BEGIN Supplied information

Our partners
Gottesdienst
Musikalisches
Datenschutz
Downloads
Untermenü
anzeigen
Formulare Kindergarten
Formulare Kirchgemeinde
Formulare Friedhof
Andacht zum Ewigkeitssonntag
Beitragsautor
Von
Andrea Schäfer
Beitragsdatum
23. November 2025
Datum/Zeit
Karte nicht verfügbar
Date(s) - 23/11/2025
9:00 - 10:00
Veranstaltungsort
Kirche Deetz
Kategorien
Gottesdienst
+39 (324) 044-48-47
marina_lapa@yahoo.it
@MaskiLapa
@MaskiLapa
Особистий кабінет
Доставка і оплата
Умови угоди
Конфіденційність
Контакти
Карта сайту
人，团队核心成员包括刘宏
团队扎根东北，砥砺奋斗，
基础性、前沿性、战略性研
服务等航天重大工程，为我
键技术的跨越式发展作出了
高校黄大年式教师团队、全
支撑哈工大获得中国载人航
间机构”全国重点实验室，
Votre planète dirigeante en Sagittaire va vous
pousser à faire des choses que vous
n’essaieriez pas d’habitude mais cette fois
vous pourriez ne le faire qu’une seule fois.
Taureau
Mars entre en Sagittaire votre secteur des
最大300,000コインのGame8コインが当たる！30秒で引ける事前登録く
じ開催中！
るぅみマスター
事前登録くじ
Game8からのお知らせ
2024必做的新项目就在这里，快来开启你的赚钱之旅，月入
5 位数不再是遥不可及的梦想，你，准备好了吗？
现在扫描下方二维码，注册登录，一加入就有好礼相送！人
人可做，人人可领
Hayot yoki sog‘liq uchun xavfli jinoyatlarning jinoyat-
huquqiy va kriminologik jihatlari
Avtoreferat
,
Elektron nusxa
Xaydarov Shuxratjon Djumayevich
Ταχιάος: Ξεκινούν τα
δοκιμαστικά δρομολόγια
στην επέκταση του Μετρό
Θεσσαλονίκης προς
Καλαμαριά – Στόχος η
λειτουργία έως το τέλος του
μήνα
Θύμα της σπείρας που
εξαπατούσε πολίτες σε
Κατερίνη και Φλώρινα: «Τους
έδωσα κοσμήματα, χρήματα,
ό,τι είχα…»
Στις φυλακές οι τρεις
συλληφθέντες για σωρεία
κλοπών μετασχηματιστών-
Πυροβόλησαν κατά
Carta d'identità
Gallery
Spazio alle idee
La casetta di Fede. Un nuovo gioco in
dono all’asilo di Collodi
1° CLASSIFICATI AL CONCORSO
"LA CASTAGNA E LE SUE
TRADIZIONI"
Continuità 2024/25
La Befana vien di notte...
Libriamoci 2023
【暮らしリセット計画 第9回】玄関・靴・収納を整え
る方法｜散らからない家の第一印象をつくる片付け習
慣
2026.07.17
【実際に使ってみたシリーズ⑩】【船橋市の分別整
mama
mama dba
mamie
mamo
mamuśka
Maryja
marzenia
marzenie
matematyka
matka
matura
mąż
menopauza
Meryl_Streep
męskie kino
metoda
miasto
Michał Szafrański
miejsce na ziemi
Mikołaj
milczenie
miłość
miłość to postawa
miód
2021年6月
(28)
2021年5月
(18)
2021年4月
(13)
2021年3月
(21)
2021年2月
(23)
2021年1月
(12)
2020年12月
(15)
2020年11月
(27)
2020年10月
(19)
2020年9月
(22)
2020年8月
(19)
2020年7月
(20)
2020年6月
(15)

END Supplied information

§ Activity: Pull every line containing "Formulare" out of the entries.

§ Result of the exercise:
Formulare Kindergarten
Formulare Kirchgemeinde
Formulare Friedhof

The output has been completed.